Volatility Is Not Risk
The concept of volatility as risk rests on a critical assumption that is overlooked by most of the industry: Only in finance is risk defined as volatility, or the bumpiness of the ride.
Various dictionary definitions of risk converge on something like the “chance of loss.”
- Noun: exposure to the chance of injury or loss; a hazard or dangerous chance.
- Insurance: the degree of probability of such loss.
- Verb: to expose to the chance of injury or loss; hazard.
Not a single definition includes volatility as a part of its explanation. Dictionary definitions and popular understandings of risk might differ from a business definition, yet a popular business dictionary describes over a dozen different forms of risk, ranging from exchange rate risk to unsystematic risk, all of which focus on the chance of permanent loss.
The insurance business relies on an understanding of risk, and an insurance licensing tutorial says that “Risk means the same thing in insurance that it does in everyday language. Risk is the chance or uncertainty of loss.”

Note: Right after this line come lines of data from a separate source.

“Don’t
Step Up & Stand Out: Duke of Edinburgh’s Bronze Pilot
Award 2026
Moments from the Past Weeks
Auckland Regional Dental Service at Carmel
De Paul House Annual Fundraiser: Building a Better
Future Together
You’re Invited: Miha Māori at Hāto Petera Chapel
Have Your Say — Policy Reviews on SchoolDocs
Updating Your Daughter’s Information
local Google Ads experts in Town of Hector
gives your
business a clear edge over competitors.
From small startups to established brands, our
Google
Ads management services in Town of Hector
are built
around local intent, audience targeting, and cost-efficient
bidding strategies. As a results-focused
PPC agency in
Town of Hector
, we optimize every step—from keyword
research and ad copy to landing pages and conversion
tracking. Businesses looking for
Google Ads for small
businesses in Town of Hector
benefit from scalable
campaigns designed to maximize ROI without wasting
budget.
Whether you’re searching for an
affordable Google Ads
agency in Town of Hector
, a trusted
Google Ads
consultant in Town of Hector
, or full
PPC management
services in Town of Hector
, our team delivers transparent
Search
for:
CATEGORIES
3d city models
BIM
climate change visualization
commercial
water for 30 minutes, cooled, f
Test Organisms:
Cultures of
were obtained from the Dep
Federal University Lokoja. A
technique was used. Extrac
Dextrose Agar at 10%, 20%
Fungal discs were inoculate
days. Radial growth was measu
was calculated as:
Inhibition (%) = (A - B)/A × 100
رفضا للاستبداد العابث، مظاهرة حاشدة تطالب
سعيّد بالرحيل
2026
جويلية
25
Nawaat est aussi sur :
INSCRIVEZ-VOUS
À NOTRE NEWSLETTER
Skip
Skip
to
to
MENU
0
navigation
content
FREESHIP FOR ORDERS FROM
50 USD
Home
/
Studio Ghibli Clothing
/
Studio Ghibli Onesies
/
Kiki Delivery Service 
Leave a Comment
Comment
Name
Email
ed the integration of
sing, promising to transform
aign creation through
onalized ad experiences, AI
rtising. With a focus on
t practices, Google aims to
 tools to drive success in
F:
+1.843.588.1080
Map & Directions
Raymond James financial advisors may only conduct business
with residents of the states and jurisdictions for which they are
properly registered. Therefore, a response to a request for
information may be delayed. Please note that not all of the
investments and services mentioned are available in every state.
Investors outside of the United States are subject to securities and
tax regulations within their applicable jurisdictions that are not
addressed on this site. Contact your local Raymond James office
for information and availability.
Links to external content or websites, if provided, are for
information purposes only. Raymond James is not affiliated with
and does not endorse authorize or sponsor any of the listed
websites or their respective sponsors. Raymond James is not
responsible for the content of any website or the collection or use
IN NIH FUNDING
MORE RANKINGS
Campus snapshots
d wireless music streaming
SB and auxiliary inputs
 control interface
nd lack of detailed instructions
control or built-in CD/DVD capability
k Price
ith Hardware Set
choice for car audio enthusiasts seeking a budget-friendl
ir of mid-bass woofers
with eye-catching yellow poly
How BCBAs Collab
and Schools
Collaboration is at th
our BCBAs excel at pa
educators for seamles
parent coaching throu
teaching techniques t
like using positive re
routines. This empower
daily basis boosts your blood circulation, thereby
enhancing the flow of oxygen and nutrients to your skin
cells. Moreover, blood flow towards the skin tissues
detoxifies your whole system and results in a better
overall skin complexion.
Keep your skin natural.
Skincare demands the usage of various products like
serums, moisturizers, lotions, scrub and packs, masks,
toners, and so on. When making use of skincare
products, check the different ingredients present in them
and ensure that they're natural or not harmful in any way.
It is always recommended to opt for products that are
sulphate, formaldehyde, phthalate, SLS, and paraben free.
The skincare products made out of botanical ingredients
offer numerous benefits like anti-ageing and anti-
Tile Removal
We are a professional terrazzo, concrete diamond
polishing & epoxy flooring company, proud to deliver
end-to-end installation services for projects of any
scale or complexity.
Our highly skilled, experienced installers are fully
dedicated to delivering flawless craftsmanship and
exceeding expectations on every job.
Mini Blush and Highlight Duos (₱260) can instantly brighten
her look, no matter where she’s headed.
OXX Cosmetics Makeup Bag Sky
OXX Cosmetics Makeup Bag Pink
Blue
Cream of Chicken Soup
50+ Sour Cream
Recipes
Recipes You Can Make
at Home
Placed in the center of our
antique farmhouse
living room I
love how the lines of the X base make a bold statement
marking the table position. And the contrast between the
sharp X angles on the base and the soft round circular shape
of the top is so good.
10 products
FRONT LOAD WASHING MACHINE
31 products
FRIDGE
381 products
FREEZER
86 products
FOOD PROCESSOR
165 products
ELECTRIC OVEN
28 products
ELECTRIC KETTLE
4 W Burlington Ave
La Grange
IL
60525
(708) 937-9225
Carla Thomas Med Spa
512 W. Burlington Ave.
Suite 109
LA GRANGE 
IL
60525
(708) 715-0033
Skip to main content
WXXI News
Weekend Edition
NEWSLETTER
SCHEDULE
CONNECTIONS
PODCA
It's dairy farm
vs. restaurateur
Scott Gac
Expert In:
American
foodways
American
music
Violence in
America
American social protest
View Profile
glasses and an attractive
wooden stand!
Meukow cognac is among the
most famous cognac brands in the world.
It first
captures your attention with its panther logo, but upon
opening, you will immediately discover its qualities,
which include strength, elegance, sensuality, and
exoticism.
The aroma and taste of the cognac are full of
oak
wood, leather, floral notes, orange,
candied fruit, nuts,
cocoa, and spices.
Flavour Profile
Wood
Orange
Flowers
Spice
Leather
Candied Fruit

Only finance defines risk as short-term volatility. Why? In the 1950s, academics recognized that hundreds of years of statistics research thinking could be borrowed to analyze the performance of investment portfolios — if some of the definitions could be bent to their aims. Once standard deviation was transformed into “risk,” the work of analyzing portfolios could begin and theories could be developed.
The Origins of This Misconception
Harry Markowitz states, “V (variance) is the average squared deviation of Y from its expected value. V is a commonly used measure of dispersion,” in his seminal 1952 Journal of Finance paper “Portfolio Selection.” Then he continues:
“We next consider the rule that the investor does (or should) consider expected return a desirable thing and variance of return an undesirable thing. . . . We illustrate geometrically relations between beliefs and choice of portfolio according to the ‘expected returns — variance of returns’ rule.”
Whoa, hold on a second! Investors do want variance of return, and to the upside. Not only that, how did a blithe proposition regarding a statistical calculation turn into a rule in less than a paragraph? As Markowitz then states, again blithely, “[This rule] assumes that there is a portfolio which gives both maximum expected return and minimum variance, and it commends this portfolio to the investor.”
This sentence creates a major problem for how investment managers are currently evaluated. When investment product distributors prefer "maximum return versus minimum variance," then closet indexing is not far behind.
Markowitz is borrowing on hundreds of years of statistical theory to make an important point: Diversification can lead to better outcomes in investing. But to make the leap to volatility and its close cousin, beta, as risk measures, as much of the industry has done, is an egregious mistake.
Volatility Is Emotions
Nobel laureate Robert Shiller showed that stock prices fluctuate much more than the underlying dividends, the source of value, in his seminal paper. The implication is that stock price changes are largely driven by something other than changing fundamentals. Volatility is the result of investors' collective emotional decisions. Shiller’s contention has withstood the test of time. Numerous studies have attempted and failed to dislodge it.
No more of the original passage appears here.